Kyoto Robotics社長・徐剛④
 私は大学教授として立命館大学に勤める傍ら、2000年12月からベンチャー企業を立ち上げて18年間経営を続けている。多少の成功と数多くの失敗を経験してきたので、その中から抽出したエキスを幾つか共有したい。数回に分けて紹介する。

 大学発ベンチャーは多くが技術からスタートする。技術をベースに試作モデルを作って市場に問い、市場からのフィードバックを繰り返し受けて量産・量販できる製品に仕上げる。加えて製品を大量販売する仕組みと、販売後のサービス体制まで構築して、初めて一つの事業として成立する。私の感覚では、試作モデルの製作コストは技術を開発するコストの10倍、製品を作るコストは試作モデル製作コストの10倍、事業体制を作るコストは製品を作るコストの10倍である。つまり、一つの事業を作るコストと労力は、最初の技術を開発する際の1000倍。その覚悟を最初から持つのが成功への近道であろう。

 大学の研究室は技術を発想し実験で試せても、顧客に使ってもらう試作モデルを作る体制がない。そのため会社組織が必要となる。この段階で他社に技術を譲って事業化を任せるか、自ら会社を立ち上げ事業化まで手がけるか、これが最初の重要な意思決定である。

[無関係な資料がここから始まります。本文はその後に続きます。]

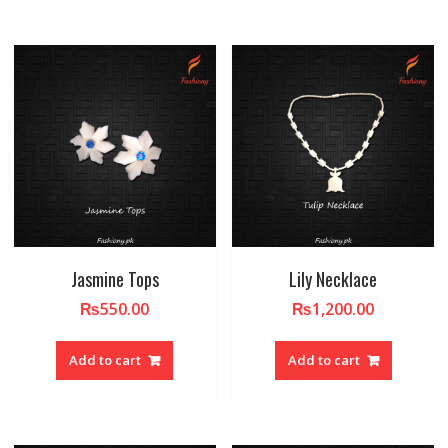
Jasmine Tops
Lily Necklace
₨
550.00
₨
1,200.00
Add to cart
Add to cart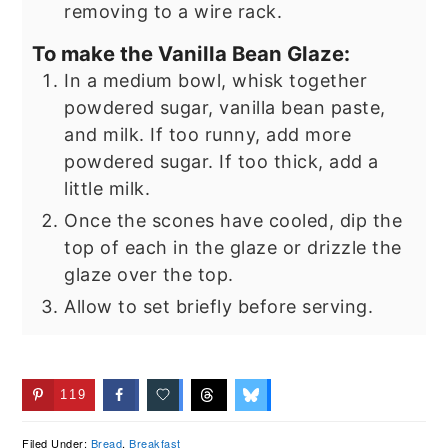
removing to a wire rack.
To make the Vanilla Bean Glaze:
In a medium bowl, whisk together
powdered sugar, vanilla bean paste,
and milk. If too runny, add more
powdered sugar. If too thick, add a
little milk.
Once the scones have cooled, dip the
top of each in the glaze or drizzle the
glaze over the top.
Allow to set briefly before serving.
119
Filed Under:
Bread
,
Breakfast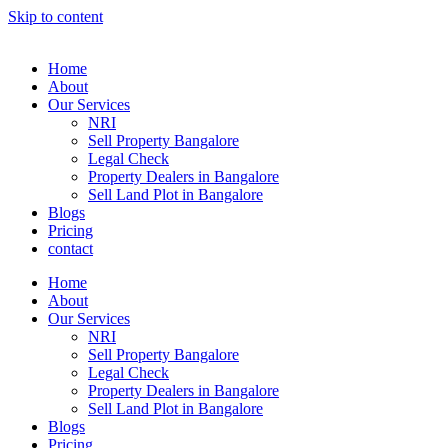
Skip to content
Home
About
Our Services
NRI
Sell Property Bangalore
Legal Check
Property Dealers in Bangalore
Sell Land Plot in Bangalore
Blogs
Pricing
contact
Home
About
Our Services
NRI
Sell Property Bangalore
Legal Check
Property Dealers in Bangalore
Sell Land Plot in Bangalore
Blogs
Pricing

 また技術から製品までの距離が遠ければ遠いほど、技術を深く理解している人の関与が必要である。いずれにしても、研究者が最高技術責任者(CTO)または最高経営責任者(CEO)として長期間事業化に関わる事が成功の条件である。今までの日本はこのような研究者が少なく、米国や中国ほどベンチャーが成長していない。

 自ら起業する場合、会社設立日から、サラリーマンとしての大学教授と違って、資金繰りの重圧が掛かる。1日でも資金がショートすれば全てリセットである。

 資金確保の道は大きく(1)売り上げ、(2)補助金、(3)金融機関からの調達―がある。重要なのは売り上げである。未熟な技術でも試作モデルでも、興味を示す顧客が必ずいる。その顧客から不満を積極的に吸収し、製品開発にフィードバックするのが王道である。

 だが、最初から売り上げだけで資金を賄えるベンチャーはほとんどない。次にありがたい資金は政府の研究開発補助金である。政府が技術から試作モデル、製品への成長を加速させる。最後は金融機関。ベンチャーはベンチャーキャピタル(VC)からの出資が主。VCの出資は株式公開が前提で、会社設立から上場を見据え事業計画を練るべきである。上場の意思の有無で経営に大きな違いが生じる。高い志と目標を持つことを勧める。